Crypto news

28.06.2026
21:42

Coinbase has halved its AI spending amid explosive growth in token consumption: a strategy worth noting

Coinbase CEO Brian Armstrong shared impressive results from optimizing artificial intelligence costs. Despite exponential growth in token consumption, the company managed to nearly halve its expenses. And the key to success lies not in strict limits and bans, but in fine-tuning the infrastructure.

Armstrong emphasizes that Coinbase engineers are free to choose any models, but default settings play a decisive role. The company is actively experimenting by setting open-source models, such as GLM 5.2 and Kimi 2.7, as defaults, accessed through an internal gateway. Interestingly, 91% of employees never hit the limits, allowing the company to avoid reducing quotas and instead switch to cheaper configurations.

Routing, Caching, and Context Savings

The strategy is based on intelligent request routing. Coinbase's internal systems preprocess each request, directing it to the most suitable model based on cache hits and cost. For example, a cutting-edge model is used for strategic planning, but it is overkill for routine tasks. Armstrong insists that model selection should be automated by AI itself, not by humans.

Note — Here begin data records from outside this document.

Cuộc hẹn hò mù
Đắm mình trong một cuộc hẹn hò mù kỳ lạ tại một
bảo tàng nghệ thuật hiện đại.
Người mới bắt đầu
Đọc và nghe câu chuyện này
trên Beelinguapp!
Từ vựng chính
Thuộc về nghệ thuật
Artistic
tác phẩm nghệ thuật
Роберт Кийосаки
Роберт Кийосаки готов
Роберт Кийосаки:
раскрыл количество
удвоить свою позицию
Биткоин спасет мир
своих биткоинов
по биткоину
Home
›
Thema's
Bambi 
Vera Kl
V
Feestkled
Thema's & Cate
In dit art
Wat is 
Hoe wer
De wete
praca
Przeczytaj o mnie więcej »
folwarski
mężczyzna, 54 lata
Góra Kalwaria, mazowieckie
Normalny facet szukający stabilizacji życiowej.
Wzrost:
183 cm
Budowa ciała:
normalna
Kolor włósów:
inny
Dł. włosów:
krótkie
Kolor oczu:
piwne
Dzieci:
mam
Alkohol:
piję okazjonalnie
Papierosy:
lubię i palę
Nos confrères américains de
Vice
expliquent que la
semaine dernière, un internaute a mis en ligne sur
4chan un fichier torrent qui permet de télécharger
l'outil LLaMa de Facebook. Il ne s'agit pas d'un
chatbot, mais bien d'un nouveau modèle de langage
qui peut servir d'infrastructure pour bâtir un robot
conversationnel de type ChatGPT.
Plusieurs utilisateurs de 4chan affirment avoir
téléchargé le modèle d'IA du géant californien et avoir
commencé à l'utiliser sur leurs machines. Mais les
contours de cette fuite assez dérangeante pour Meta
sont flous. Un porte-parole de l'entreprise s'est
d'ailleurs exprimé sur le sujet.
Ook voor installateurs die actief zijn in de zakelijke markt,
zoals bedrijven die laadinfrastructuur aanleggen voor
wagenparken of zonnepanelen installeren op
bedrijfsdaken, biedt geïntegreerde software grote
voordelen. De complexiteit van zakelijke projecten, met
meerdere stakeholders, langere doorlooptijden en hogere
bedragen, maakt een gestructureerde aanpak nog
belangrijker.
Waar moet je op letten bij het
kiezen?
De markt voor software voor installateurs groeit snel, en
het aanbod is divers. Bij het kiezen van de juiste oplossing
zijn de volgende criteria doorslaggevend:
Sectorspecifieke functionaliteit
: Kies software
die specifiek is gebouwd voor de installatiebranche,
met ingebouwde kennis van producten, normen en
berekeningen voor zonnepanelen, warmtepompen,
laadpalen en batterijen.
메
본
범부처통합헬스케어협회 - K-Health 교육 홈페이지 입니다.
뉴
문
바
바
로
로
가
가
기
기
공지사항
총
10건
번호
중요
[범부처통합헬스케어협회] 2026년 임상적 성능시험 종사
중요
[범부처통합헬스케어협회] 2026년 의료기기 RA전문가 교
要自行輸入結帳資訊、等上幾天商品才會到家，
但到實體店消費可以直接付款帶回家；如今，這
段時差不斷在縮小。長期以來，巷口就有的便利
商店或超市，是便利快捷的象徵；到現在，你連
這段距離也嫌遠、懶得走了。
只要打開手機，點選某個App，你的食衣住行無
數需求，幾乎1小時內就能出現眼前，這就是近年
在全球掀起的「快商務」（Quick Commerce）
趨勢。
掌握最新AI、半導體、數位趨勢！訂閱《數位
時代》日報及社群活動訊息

Special attention is given to caching. Cache misses are a direct path to unnecessary spending. At Coinbase, all requests are configured to reuse already processed information. In the LibreChat service, the cache hit rate increased from 5% to 60% after proper configuration. Context savings also paid off: new sessions when switching tasks, tight file context limits, and disabling unused tools. As Armstrong summarizes, the goal is not to spend fewer tokens in principle, but to avoid wasting them.

Deutscher's "Barbell" Strategy

Analyst Miles Deutscher describes a similar approach, calling it "token engineering" and proposing a "barbell" strategy to reduce AI costs by 50% or more. The idea is simple: the first 10% of work and project planning are entrusted to the most powerful models (Opus, GPT). The bulk 80% of routine tasks are handled by cheaper open-source models. The final 10% and result verification are again assigned to top-tier models. Deutscher has been using this scheme for several months and considers it the best way to curb excessive AI spending.

Expert opinion: Coinbase's experience is not just an optimization case study but a clear demonstration that effective AI implementation is not a race for the most expensive tool, but an art of proper architecture. For crypto companies, where every dollar counts, this approach becomes not a luxury but a necessity for survival in an increasingly competitive environment.